Work instructions -
Take each line from the entries that holds "Cama" and copy it out.

Start of Dataset records

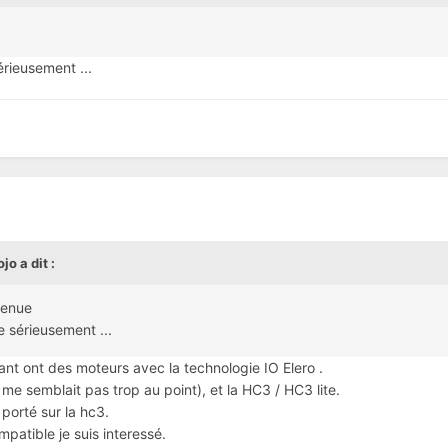
érieusement ...
ojo
a dit :
venue
e sérieusement ...
ant ont des moteurs avec la technologie IO Elero .
i me semblait pas trop au point), et la HC3 / HC3 lite.
porté sur la hc3.
ompatible je suis interessé.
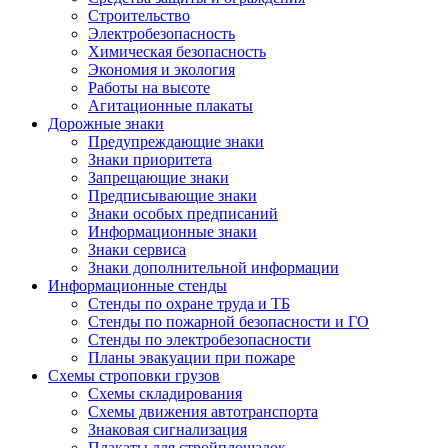
Строительство
Электробезопасность
Химическая безопасность
Экономия и экология
Работы на высоте
Агитационные плакаты
Дорожные знаки
Предупреждающие знаки
Знаки приоритета
Запрещающие знаки
Предписывающие знаки
Знаки особых предписаний
Информационные знаки
Знаки сервиса
Знаки дополнительной информации
Информационные стенды
Стенды по охране труда и ТБ
Стенды по пожарной безопасности и ГО
Стенды по электробезопасности
Планы эвакуации при пожаре
Схемы строповки грузов
Схемы складирования
Схемы движения автотранспорта
Знаковая сигнализация
Плакаты для стройплощадок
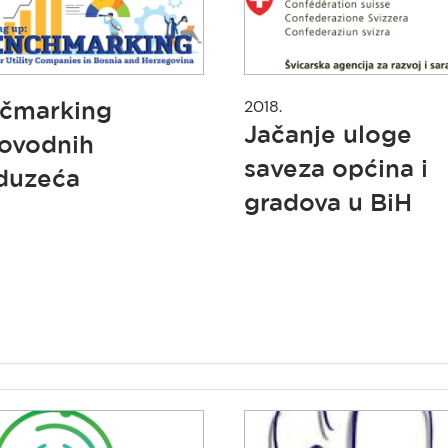
2018.
čmarking
Jačanje uloge
ovodnih
saveza općina i
duzeća
gradova u BiH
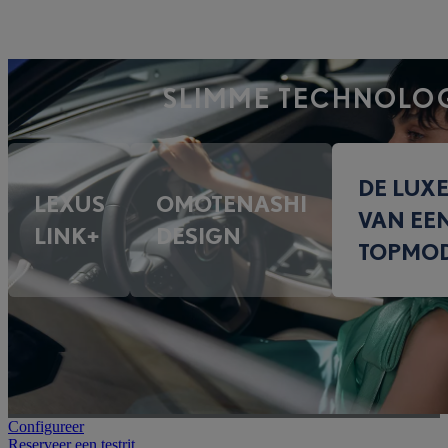
SLIMME TECHNOLO
DE LUX
LEXUS
OMOTENASHI
VAN EE
LINK+
DESIGN
TOPMO
Configureer
Reserveer een testrit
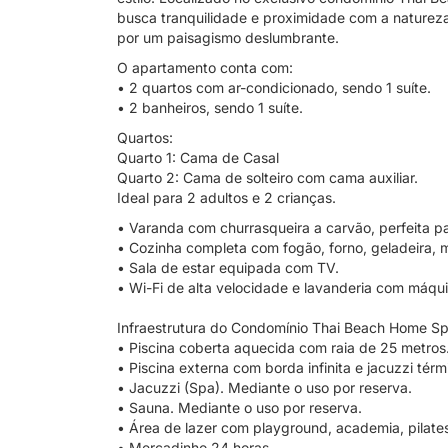
busca tranquilidade e proximidade com a natureza,
por um paisagismo deslumbrante.
O apartamento conta com:
• 2 quartos com ar-condicionado, sendo 1 suíte.
• 2 banheiros, sendo 1 suíte.
Quartos:
Quarto 1: Cama de Casal
Quarto 2: Cama de solteiro com cama auxiliar.
Ideal para 2 adultos e 2 crianças.
• Varanda com churrasqueira a carvão, perfeita p
• Cozinha completa com fogão, forno, geladeira, m
• Sala de estar equipada com TV.
• Wi-Fi de alta velocidade e lavanderia com máqui
Infraestrutura do Condomínio Thai Beach Home Sp
• Piscina coberta aquecida com raia de 25 metros
• Piscina externa com borda infinita e jacuzzi térm
• Jacuzzi (Spa). Mediante o uso por reserva.
• Sauna. Mediante o uso por reserva.
• Área de lazer com playground, academia, pilate
• Mercadinho 24 horas.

End of Dataset records

Response to the exercise -
Quarto 1: Cama de Casal
Quarto 2: Cama de solteiro com cama auxiliar.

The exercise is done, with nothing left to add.